There were, however, still moments to cherish from that season for the men in green and white. During another dazzlingly entertaining derby, Nosa Igiebor struck in the 90th minute to complete a historic comeback for Betis, coming from 3-0 down to share the points with Sevilla. It was the first time Sevilla had ever lost a three-goal lead to their rivals, to anyone in the top division, in fact, and it spelt one of the most breathless and frenetic encounters this derby had seen for many years.
A night of loud drama and controversy, Marca raved about the “extreme derby,” while AS recounted on a truly “epic” encounter. Six goals, six yellow cards, 43,000 screaming fans, the match was an instant classic. Reyes, who had starred in Sevilla’s 5-1 win over their rivals, returned to haunt the back-line with a perfectly threaded through ball to the feet of Ivan Rakitić, who slotted home the opener. Six minutes later, the Croatian playmaker grabbed his, and his team’s second, and the visitors looked to have wrapped up the three points before half-time when Álvaro Negredo struck with typical aplomb to give Mel’s team a mountain to climb.
But it was a mountain they were prepared to ascend. Firstly, Dorlan Pabón clipped the ball over Beto to give the hosts a glimmer of hope. Then, the Betis voices roared as Rubén Castro converted a spot kick to haul them further back into proceedings. Suddenly, the Sevilla resistance was crumbling, and it was made all the more brittle after Gary Medel saw red for recklessly kicking out at José Cañas. The nerves crept through the Sevilla players uncontrollably. They had sprayed the ball around the pitch in the first half with consummate panache but, in the dying embers, the ball seemed glued to their penalty area.
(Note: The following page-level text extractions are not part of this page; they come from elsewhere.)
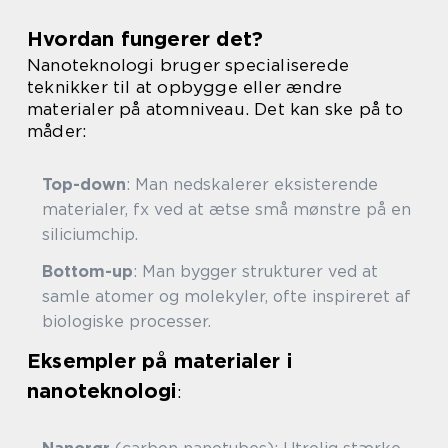
Hvordan fungerer det?
Nanoteknologi bruger specialiserede
teknikker til at opbygge eller ændre
materialer på atomniveau. Det kan ske på to
måder:
Top-down
: Man nedskalerer eksisterende
materialer, fx ved at ætse små mønstre på en
siliciumchip.
Bottom-up
: Man bygger strukturer ved at
samle atomer og molekyler, ofte inspireret af
biologiske processer.
Eksempler på materialer i
nanoteknologi
:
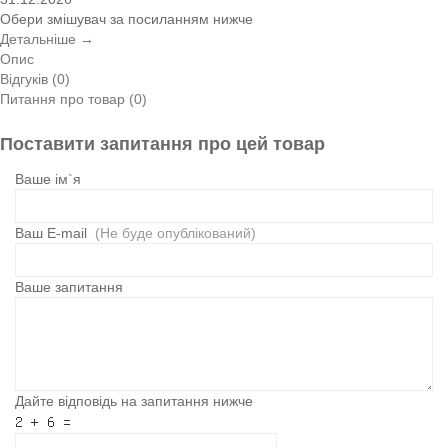
Обери змішувач за посиланням нижче
Детальніше →
Опис
Відгуків (0)
Питання про товар (0)
Поставити запитання про цей товар
Ваше ім`я
Ваш E-mail
(Не буде опублікований)
Ваше запитання
Дайте відповідь на запитання нижче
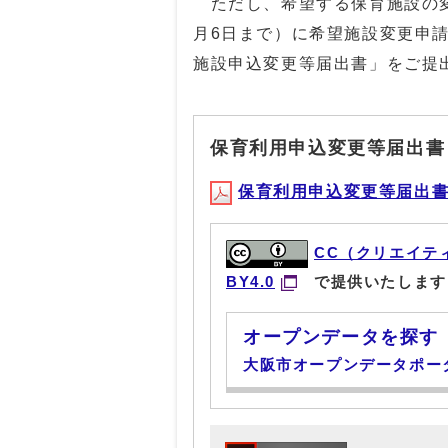
ただし、希望する保育施設の変
月6日まで）に希望施設変更申
施設申込変更等届出書」をご提
保育利用申込変更等届出書
保育利用申込変更等届出書(PD
CC（クリエイテ
BY4.0
で提供いたします
オープンデータを探す
大阪市オープンデータポー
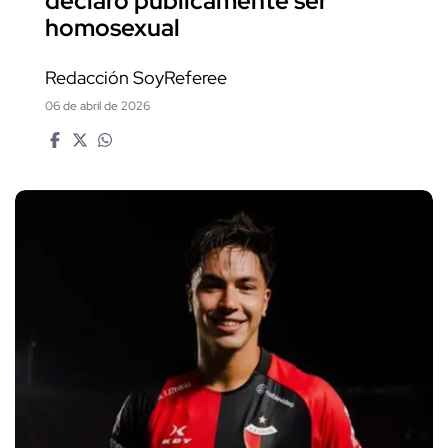
declaró públicamente ser
homosexual
Redacción SoyReferee
06 de abril de 2026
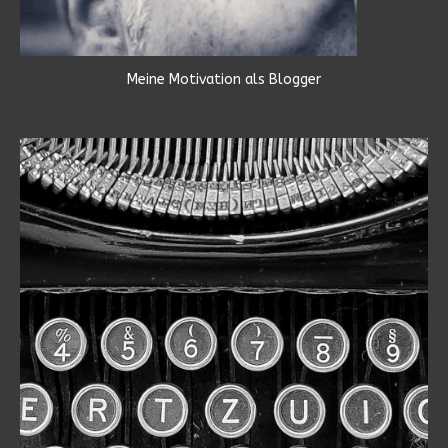
Meine Motivation als Blogger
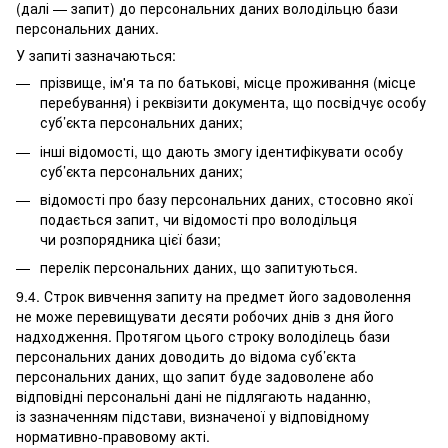
(далі — запит) до персональних даних володільцю бази
персональних даних.
У запиті зазначаються:
прізвище, ім'я та по батькові, місце проживання (місце
перебування) і реквізити документа, що посвідчує особу
суб’єкта персональних даних;
інші відомості, що дають змогу ідентифікувати особу
суб’єкта персональних даних;
відомості про базу персональних даних, стосовно якої
подається запит, чи відомості про володільця
чи розпорядника цієї бази;
перелік персональних даних, що запитуються.
9.4. Строк вивчення запиту на предмет його задоволення
не може перевищувати десяти робочих днів з дня його
надходження. Протягом цього строку володілець бази
персональних даних доводить до відома суб’єкта
персональних даних, що запит буде задоволене або
відповідні персональні дані не підлягають наданню,
із зазначенням підстави, визначеної у відповідному
нормативно-правовому акті.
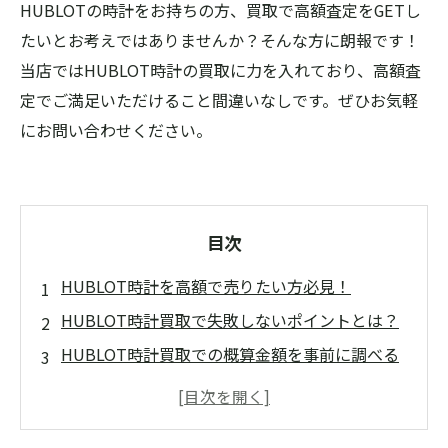
HUBLOTの時計をお持ちの方、買取で高額査定をGETし
たいとお考えではありませんか？そんな方に朗報です！
当店ではHUBLOT時計の買取に力を入れており、高額査
定でご満足いただけること間違いなしです。ぜひお気軽
にお問い合わせください。
目次
HUBLOT時計を高額で売りたい方必見！
HUBLOT時計買取で失敗しないポイントとは？
HUBLOT時計買取での概算金額を事前に調べる
方法
HUBLOT時計買取で自信を持って売るためのア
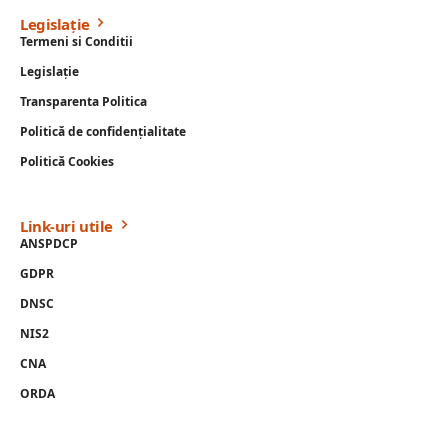
Legislație
Termeni si Conditii
Legislație
Transparenta Politica
Politică de confidențialitate
Politică Cookies
Link-uri utile
ANSPDCP
GDPR
DNSC
NIS2
CNA
ORDA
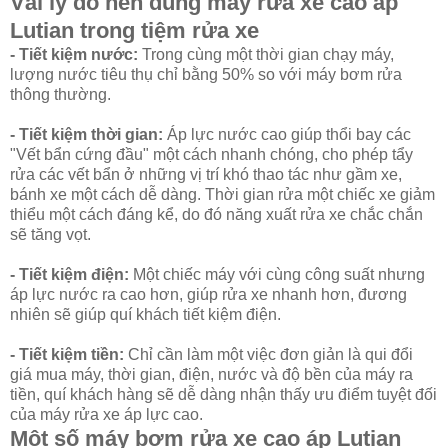
Vài lý do nên dùng máy rửa xe cao áp
Lutian trong tiệm rửa xe
- Tiết kiệm nước:
Trong cùng một thời gian chạy máy,
lượng nước tiêu thụ chỉ bằng 50% so với máy bơm rửa
thông thường.
- Tiết kiệm thời gian:
Áp lực nước cao giúp thổi bay các
"Vết bẩn cứng đầu" một cách nhanh chóng, cho phép tẩy
rửa các vết bẩn ở những vị trí khó thao tác như gầm xe,
bánh xe một cách dễ dàng. Thời gian rửa một chiếc xe giảm
thiểu một cách đáng kể, do đó năng xuất rửa xe chắc chắn
sẽ tăng vọt.
- Tiết kiệm điện:
Một chiếc máy với cùng công suất nhưng
áp lực nước ra cao hơn, giúp rửa xe nhanh hơn, đương
nhiên sẽ giúp quí khách tiết kiệm điện.
- Tiết kiệm tiền:
Chỉ cần làm một việc đơn giản là qui đổi
giá mua máy, thời gian, điện, nước và độ bền của máy ra
tiền, quí khách hàng sẽ dễ dàng nhận thấy ưu điểm tuyệt đối
của máy rửa xe áp lực cao.
Một số máy bơm rửa xe cao áp Lutian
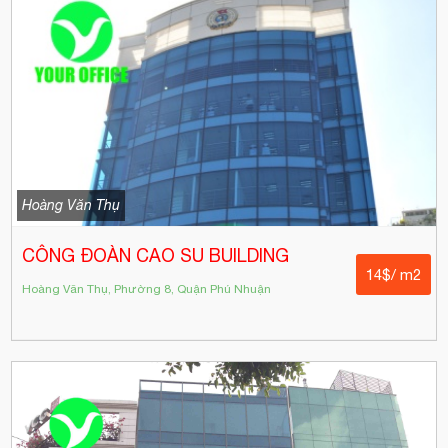
Hoàng Văn Thụ
CÔNG ĐOÀN CAO SU BUILDING
14$/ m2
Hoàng Văn Thụ, Phường 8, Quận Phú Nhuận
Then, a cross was floated to the back post and headed home by Nosa Igiebor. An expensive summer import, Igiebor had struggled in his debut campaign in Andalusia, but his last-gasp equaliser vaulted him to heroic status in the eyes of the Betis fans. Betis had done the unthinkable as Sevilla hit the self-destruct button. For the Nigerian international, it was his finest moment in a Betis shirt, and a reminder of how this derby is where heroes are made.
Betis returned to La Liga in May 2015 at the first time of asking and when the 2015-16 season fixture list was released, the eyes of Betis and Sevilla fans looked immediately to when the derby will return. Being forced to watch on from the second division as Unai Emery’s men lifted another major honour in Europe, Betis will be undoubtedly driven to restore some balance to the rivalry.
Sevilla, meanwhile, will need no invitation to spread their bragging rights as they look down from the heady heights of the Champions League group stages. In monthly instalments, in the magazine ÉPOCA in the 1970s, revered Spanish football writer Juan José Castillo spoke of the two clubs within the context of cal y arena (lime and sand), as Phil Ball recounted in Morbo: The Story of Spanish Football.
He was referring to the emergence of a powerful Sevilla during the Second World War, while Betis descended into decline. And, while Sevilla have undoubtedly endured the greater success in recent years, there is also no denying that the resurgence of Betis adds another exciting dynamic to the Seville derby. In one of Europe’s most picturesque cities, two football teams are ready to go again.